━━━ GIVEN DATA
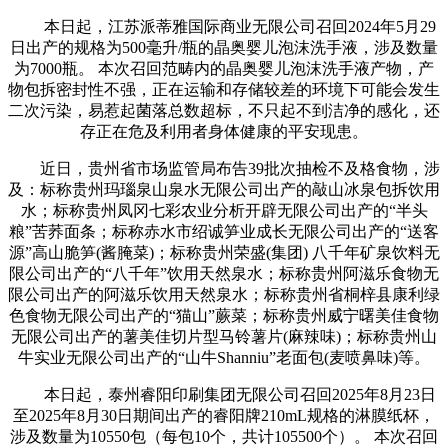
本日起，江苏派蒂雅国际商业无限公司召回2024年5月29
日出产的规格为500毫升/瓶的晶奥婴儿泡沫洗手液，涉及数量
为7000瓶。 本次召回范畴内的晶奥婴儿泡沫洗手液产物，产
物包拆密封性不强，正在运输和存储较差的环境下可能会发生
二次污染，易惹起菌落总数超标，不只起不到洁净的感化，还
存正在危及利用者身体健康的平安现患。
近日，贵州省市场监管局布告39批次抽检不及格食物，涉
及：标称贵州玛瑙泉山泉水无限公司出产的敲山冰泉包拆饮用
水；标称贵州凤冈七彩农业分析开辟无限公司出产的“半头
粮”苦荞面条；标称赤水市绍诚笋业成长无限公司出产的“送客
源”高山脆笋(酱腌菜)；标称贵州荣盛(集团) 八千年矿泉饮料无
限公司出产的“八千年”饮用天然泉水；标称贵州阿滋乐食物无
限公司出产的阿滋乐饮用天然泉水；标称贵州省桐梓县康利绿
色食物无限公司出产的“猫山”蕨菜；标称贵州威宁曙美佳食物
无限公司出产的薯美佳切片型马铃薯片(麻辣味)；标称贵州山
牛实业无限公司出产的“山牛Shanniu”老面包(麦喷鼻味)等。
本日起，泰州睿阳印刷集团无限公司召回2025年8月23日
至2025年8月30日期间出产的睿阳牌210mL规格的淋膜纸杯，
涉及数量为10550包（每包10个，共计105500个）。 本次召回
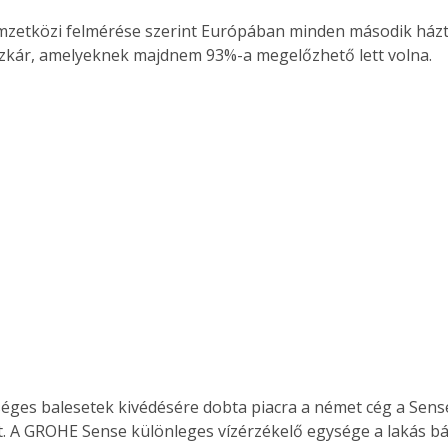
zetközi felmérése szerint Európában minden második házta
ízkár, amelyeknek majdnem 93%-a megelőzhető lett volna.
tséges balesetek kivédésére dobta piacra a német cég a Sens
. A GROHE Sense különleges vízérzékelő egysége a lakás bár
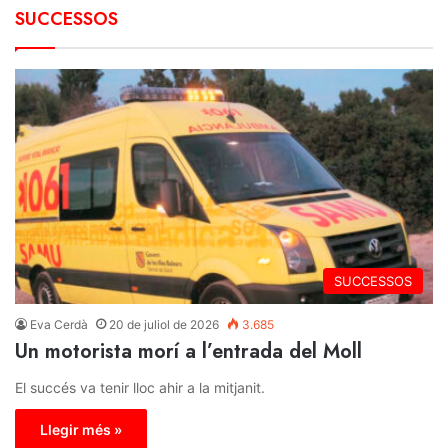
SUCCESSOS
SUCCESSOS
Eva Cerdà
20 de juliol de 2026
3.685
Un motorista morí a l’entrada del Moll
El succés va tenir lloc ahir a la mitjanit.
Llegir més »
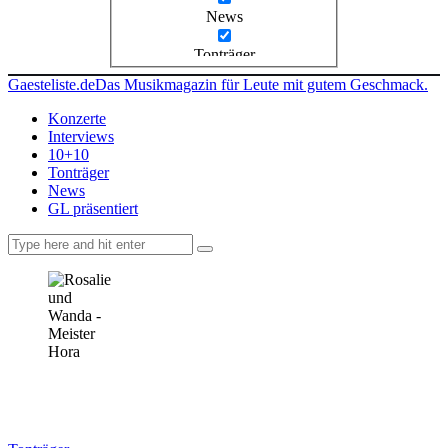
News
Tonträger
Gaesteliste.de
Das Musikmagazin für Leute mit gutem Geschmack.
Konzerte
Interviews
10+10
Tonträger
News
GL präsentiert
facebook-
instagramm
rss
1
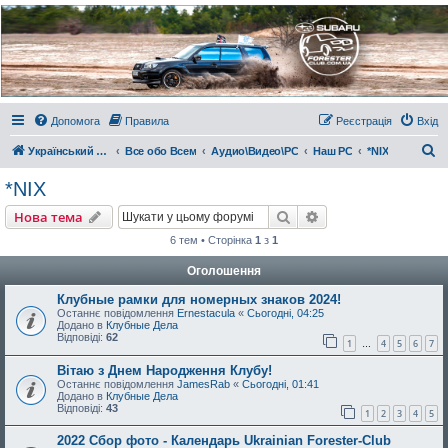
Украинский Форестер
Клуб
Всеукраинский клуб владельцев Subaru Forester. Клубные покатушки на природе и
еженедельные встречи, скидки от партнеров и просто много общения с друзьями.
Присоединяйтесь. Think. Feel. Drive.
Допомога
Правила
Реєстрація
Вхід
П
Український Форестер Клуб
Все обо Всем
Аудио\Видео\РС
Наш РС
*NIX
о
*NIX
ш
Пошук
Розширений пошу
Нова тема
у
6 тем • Сторінка
1
з
1
к
Оголошення
Клубные рамки для номерных знаков 2024!
Останнє повідомлення
Ernestacula
«
Сьогодні, 04:25
Додано в
Клубные Дела
Відповіді:
62
1
4
5
6
7
…
Вітаю з Днем Народження Клубу!
Останнє повідомлення
JamesRab
«
Сьогодні, 01:41
Додано в
Клубные Дела
Відповіді:
43
1
2
3
4
5
2022 Сбор фото - Календарь Ukrainian Forester-Club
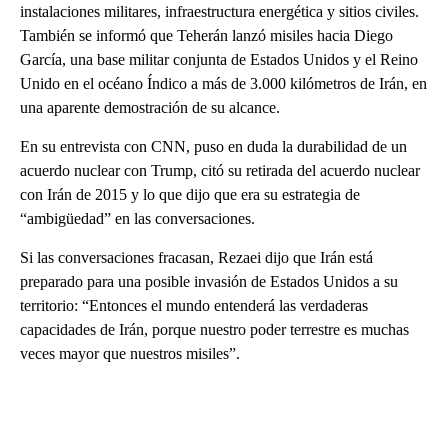
instalaciones militares, infraestructura energética y sitios civiles.
También se informó que Teherán lanzó misiles hacia Diego
García, una base militar conjunta de Estados Unidos y el Reino
Unido en el océano Índico a más de 3.000 kilómetros de Irán, en
una aparente demostración de su alcance.
En su entrevista con CNN, puso en duda la durabilidad de un
acuerdo nuclear con Trump, citó su retirada del acuerdo nuclear
con Irán de 2015 y lo que dijo que era su estrategia de
“ambigüedad” en las conversaciones.
Si las conversaciones fracasan, Rezaei dijo que Irán está
preparado para una posible invasión de Estados Unidos a su
territorio: “Entonces el mundo entenderá las verdaderas
capacidades de Irán, porque nuestro poder terrestre es muchas
veces mayor que nuestros misiles”.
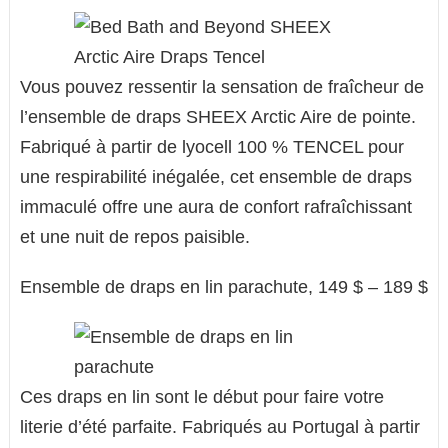
Vous pouvez ressentir la sensation de fraîcheur de
l’ensemble de draps SHEEX Arctic Aire de pointe.
Fabriqué à partir de lyocell 100 % TENCEL pour
une respirabilité inégalée, cet ensemble de draps
immaculé offre une aura de confort rafraîchissant
et une nuit de repos paisible.
Ensemble de draps en lin parachute, 149 $ – 189 $
Ces draps en lin sont le début pour faire votre
literie d’été parfaite. Fabriqués au Portugal à partir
━━━━━━
▶ **WHAT YOU ARE ASKED TO DO**:
Using the records above, output their complete text exactly, minus any images.

▶ **WRITTEN RESPONSE**:
本日起，江苏派蒂雅国际商业无限公司召回2024年5月29
日出产的规格为500毫升/瓶的晶奥婴儿泡沫洗手液，涉及数量
为7000瓶。 本次召回范畴内的晶奥婴儿泡沫洗手液产物，产
物包拆密封性不强，正在运输和存储较差的环境下可能会发生
二次污染，易惹起菌落总数超标，不只起不到洁净的感化，还
存正在危及利用者身体健康的平安现患。
近日，贵州省市场监管局布告39批次抽检不及格食物，涉
及：标称贵州玛瑙泉山泉水无限公司出产的敲山冰泉包拆饮用
水；标称贵州凤冈七彩农业分析开辟无限公司出产的“半头
粮”苦荞面条；标称赤水市绍诚笋业成长无限公司出产的“送客
源”高山脆笋(酱腌菜)；标称贵州荣盛(集团) 八千年矿泉饮料无
限公司出产的“八千年”饮用天然泉水；标称贵州阿滋乐食物无
限公司出产的阿滋乐饮用天然泉水；标称贵州省桐梓县康利绿
色食物无限公司出产的“猫山”蕨菜；标称贵州威宁曙美佳食物
无限公司出产的薯美佳切片型马铃薯片(麻辣味)；标称贵州山
牛实业无限公司出产的“山牛Shanniu”老面包(麦喷鼻味)等。
本日起，泰州睿阳印刷集团无限公司召回2025年8月23日
至2025年8月30日期间出产的睿阳牌210mL规格的淋膜纸杯，
涉及数量为10550包（每包10个，共计105500个）。 本次召回
zetközi felmérése szerint Európában minden második házta
ízkár, amelyeknek majdnem 93%-a megelőzhető lett volna.
tséges balesetek kivédésére dobta piacra a német cég a Sens
. A GROHE Sense különleges vízérzékelő egysége a lakás bár
SUCCESSOS
SUCCESSOS
Eva Cerdà
20 de juliol de 2026
3.685
Un motorista morí a l’entrada del Moll
El succés va tenir lloc ahir a la mitjanit.
Llegir més »
News
Tonträger
Gaesteliste.de
Das Musikmagazin für Leute mit gutem Geschmack.
Konzerte
Interviews
10+10
Tonträger
News
GL präsentiert
facebook-
instagramm
rss
1
Украинский Форестер
Клуб
Всеукраинский клуб владельцев Subaru Forester. Клубные покатушки на природе и
еженедельные встречи, скидки от партнеров и просто много общения с друзьями.
Присоединяйтесь. Think. Feel. Drive.
Допомога
Правила
Реєстрація
Вхід
П
Український Форестер Клуб
Все обо Всем
Аудио\Видео\РС
Наш РС
*NIX
о
*NIX
ш
Пошук
Розширений пошу
Нова тема
у
6 тем • Сторінка
1
з
1
к
Оголошення
Клубные рамки для номерных знаков 2024!
Останнє повідомлення
Ernestacula
«
Сьогодні, 04:25
Додано в
Клубные Дела
Відповіді:
62
1
4
5
6
7
…
Вітаю з Днем Народження Клубу!
Останнє повідомлення
JamesRab
«
Сьогодні, 01:41
Додано в
Клубные Дела
Відповіді:
43
1
2
3
4
5
2022 Сбор фото - Календарь Ukrainian Forester-Club
instalaciones militares, infraestructura energética y sitios civiles.
También se informó que Teherán lanzó misiles hacia Diego
García, una base militar conjunta de Estados Unidos y el Reino
Unido en el océano Índico a más de 3.000 kilómetros de Irán, en
una aparente demostración de su alcance.
En su entrevista con CNN, puso en duda la durabilidad de un
acuerdo nuclear con Trump, citó su retirada del acuerdo nuclear
con Irán de 2015 y lo que dijo que era su estrategia de
“ambigüedad” en las conversaciones.
Si las conversaciones fracasan, Rezaei dijo que Irán está
preparado para una posible invasión de Estados Unidos a su
territorio: “Entonces el mundo entenderá las verdaderas
capacidades de Irán, porque nuestro poder terrestre es muchas
veces mayor que nuestros misiles”.
Vous pouvez ressentir la sensation de fraîcheur de
l’ensemble de draps SHEEX Arctic Aire de pointe.
Fabriqué à partir de lyocell 100 % TENCEL pour
une respirabilité inégalée, cet ensemble de draps
immaculé offre une aura de confort rafraîchissant
et une nuit de repos paisible.
Ensemble de draps en lin parachute, 149 $ – 189 $
Ces draps en lin sont le début pour faire votre
literie d’été parfaite. Fabriqués au Portugal à partir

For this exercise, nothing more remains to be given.